In the last few years, adoption of cryptocurrency has continued to grow in emerging markets.
The 2022 Global Crypto Adoption Index released by blockchain analysis firm Chainalysis showed the Top 20 countries that had the most people put the biggest share of their money into cryptocurrency. Emerging markets dominated that list with 18 out of 20 countries including Vietnam, Nigeria, Morocco, Nepal, Kenya, Indonesia, Thailand and Argentina. The United States and United Kingdom were the only two developed markets featured in the Top 20.
What is driving the interest and appeal for crypto in emerging markets? High inflation, unstable fiat currencies, regulatory and banking system failures are just a few factors.
In emerging markets, saving in a stable foreign currency like the US Dollar has historically been seen as a way to guard against inflation and local currency volatility.
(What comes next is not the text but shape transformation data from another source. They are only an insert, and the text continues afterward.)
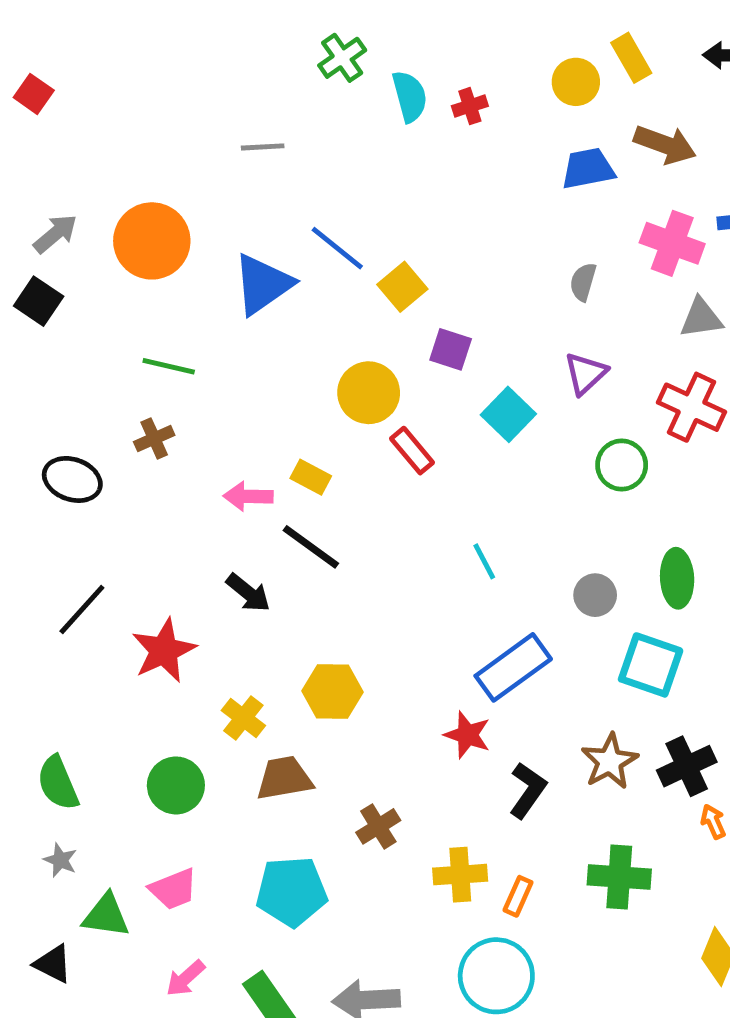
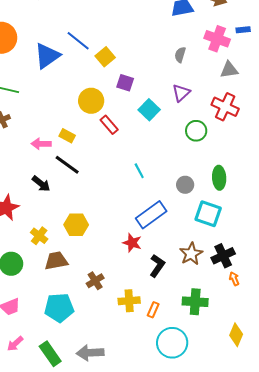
cyan circle: (496, 976) -> (172, 343), moved

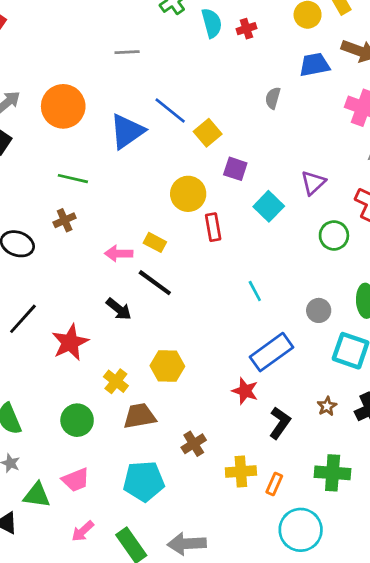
gray semicircle: (180, 55) -> (273, 98), moved
red rectangle: (109, 125) -> (213, 227), turned 30
brown star: (191, 254) -> (327, 406), size x0.6

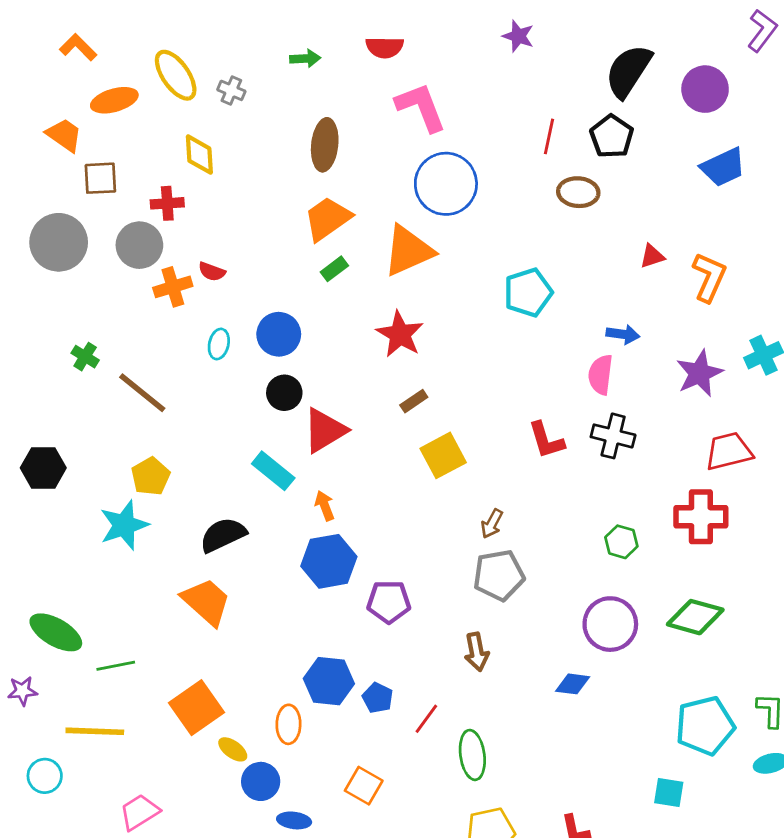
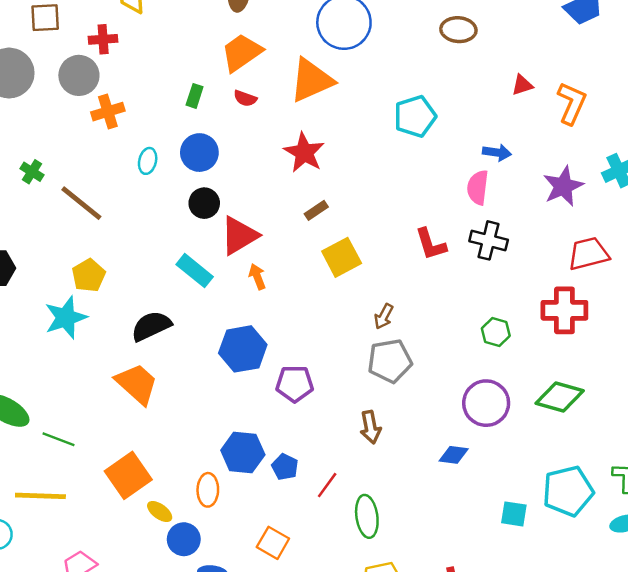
green rectangle: (334, 269) -> (195, 96), moved, turned -35
red semicircle: (212, 272) -> (245, 98), moved
orange arrow: (325, 506) -> (257, 277), moved
green line: (116, 666) -> (58, 439), turned 32
cyan square: (669, 793) -> (514, 514), moved

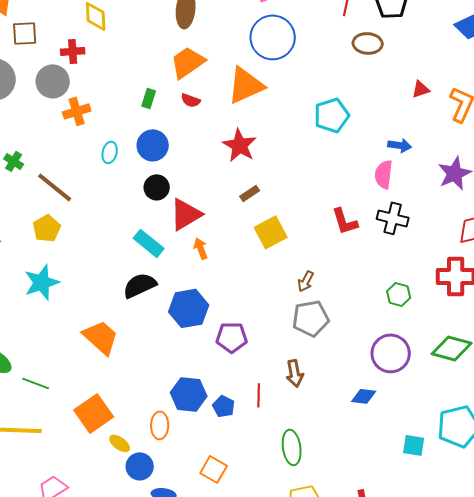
yellow pentagon: (89, 275) -> (47, 228), moved
black semicircle: (151, 326) -> (140, 285), moved
red line: (327, 485) -> (259, 395), moved, turned -35

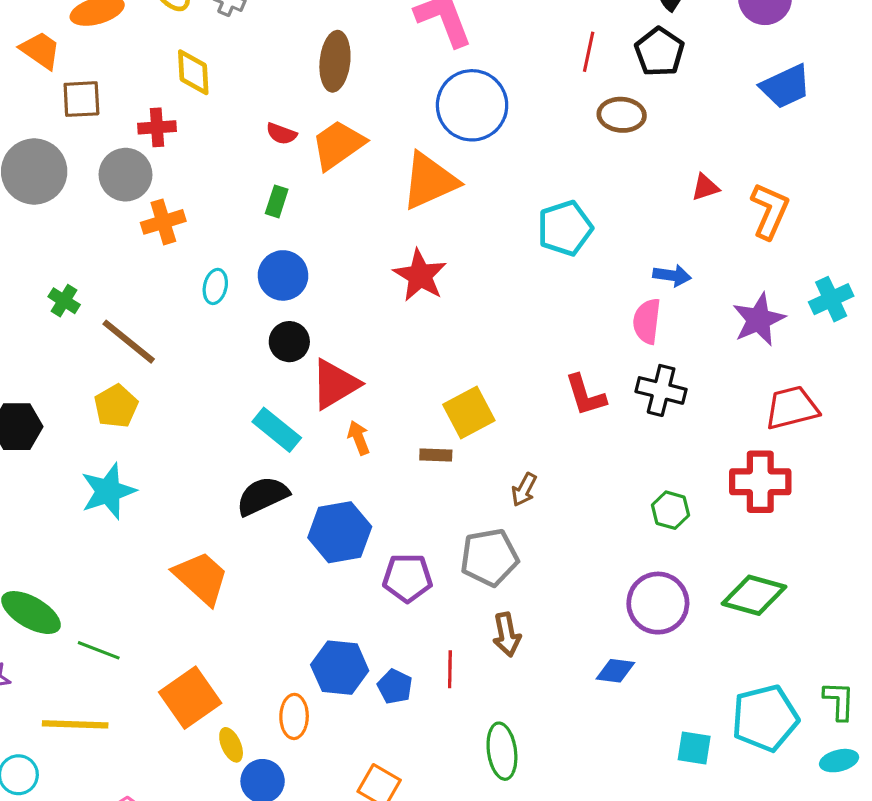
red semicircle: (191, 100) -> (281, 134), moved
brown rectangle: (250, 193) -> (436, 455), moved, turned 36
gray pentagon: (311, 318) -> (489, 557), moved
yellow ellipse: (120, 443) -> (231, 745), turned 30

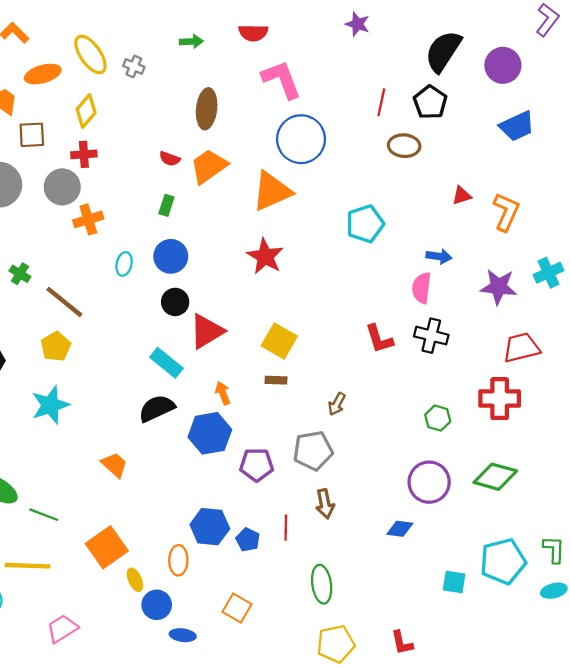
yellow diamond: (193, 72) -> (86, 111), moved, turned 44
purple star: (759, 320) -> (499, 287), turned 30
yellow square: (469, 412) -> (279, 341), moved, turned -32
orange arrow: (359, 438) -> (223, 393), moved
orange trapezoid: (201, 578) -> (114, 465), size x0.7

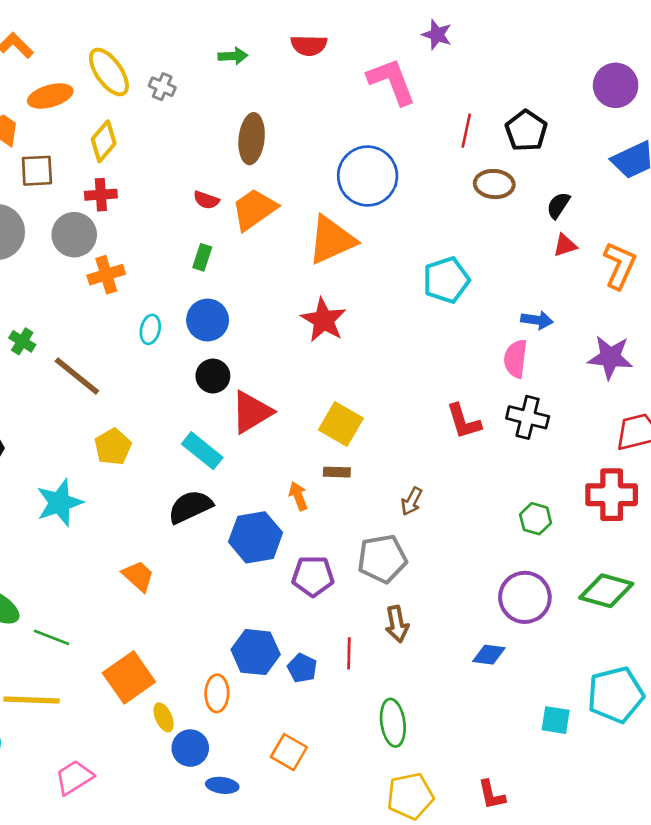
black semicircle: (443, 51) -> (558, 205), moved, size x0.5
pink L-shape: (281, 79) -> (392, 81), moved
yellow pentagon: (56, 346) -> (113, 447), moved
orange arrow: (223, 393) -> (298, 496), moved

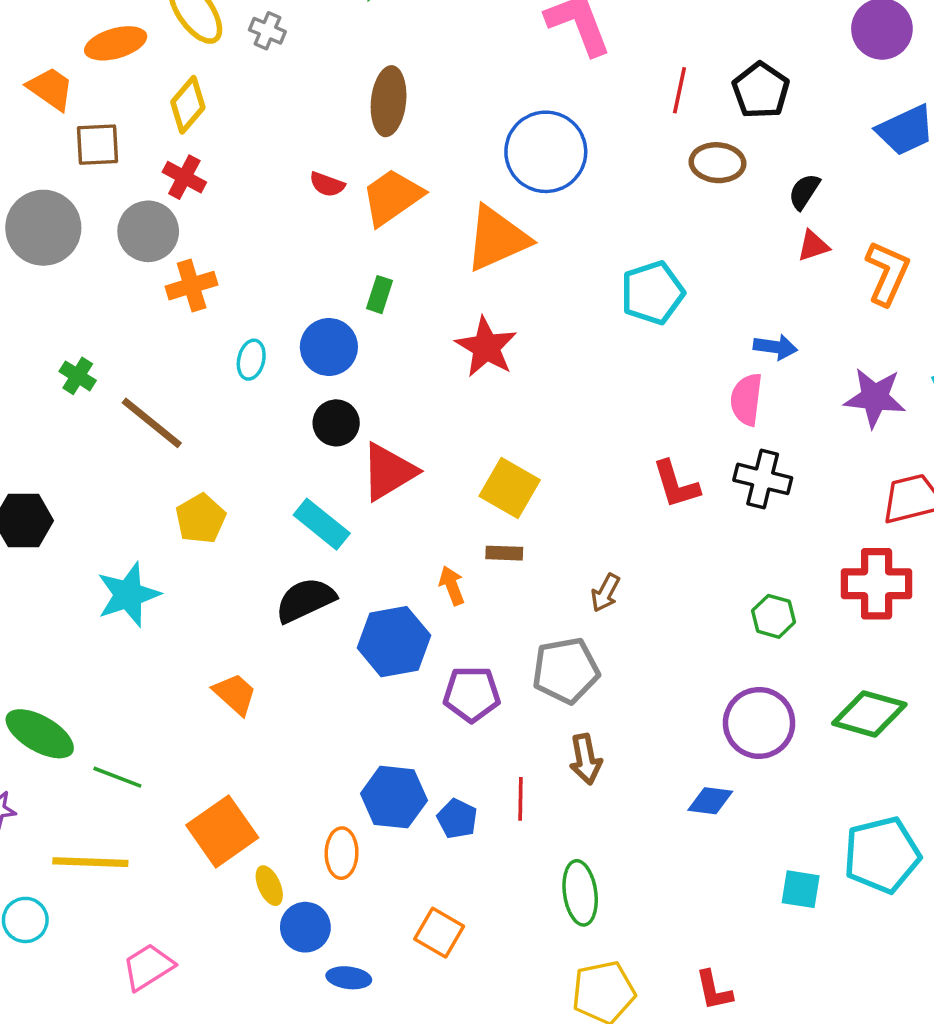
red cross: (101, 195) -> (184, 177), turned 32
green rectangle: (202, 257) -> (380, 295), moved

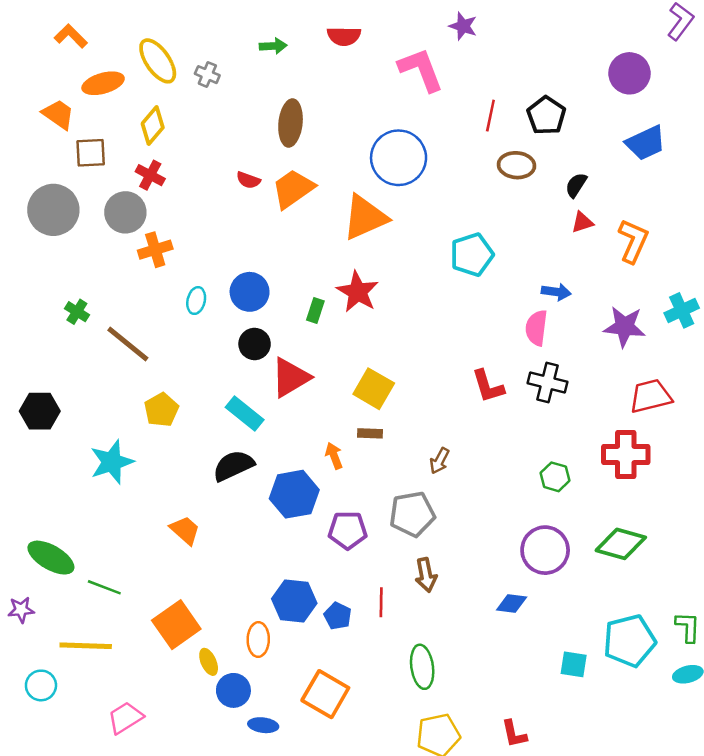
green rectangle: (380, 295) -> (315, 310), moved
orange square: (439, 933) -> (325, 694), size x1.4

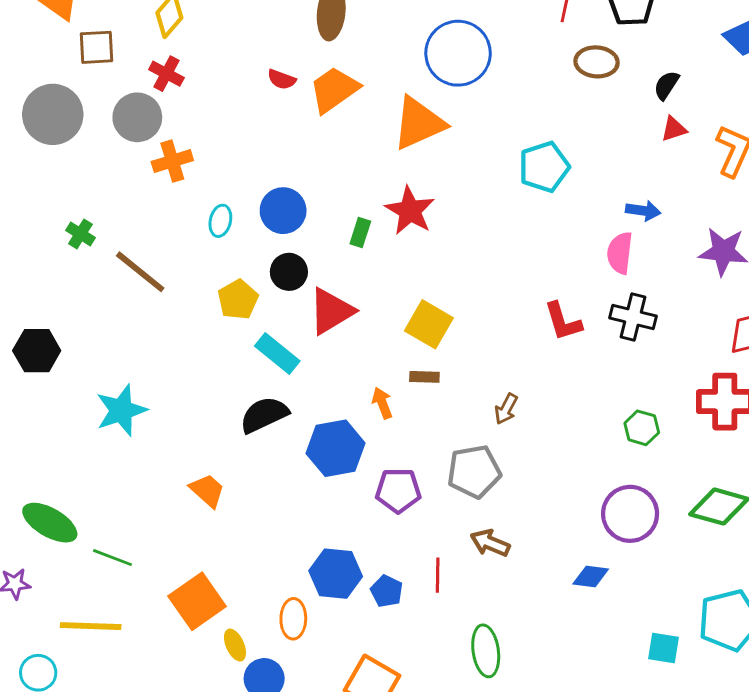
yellow pentagon: (161, 410) -> (238, 300), moved
brown arrow: (426, 575) -> (490, 543), turned 124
However, local regulations often meant there was limited access to getting or holding foreign exchange, which made crypto attractive as an alternative way to store value.
Stablecoins like USDC can be especially appealing in emerging markets due to their stability and accessibility. Because stablecoins have their value pegged to the value of a more stable fiat currency or commodity, they are less volatile compared to crypto currencies like Bitcoin and Ethereum.
It remains to be seen whether the current crypto adoption trends are sustained into the future for emerging markets.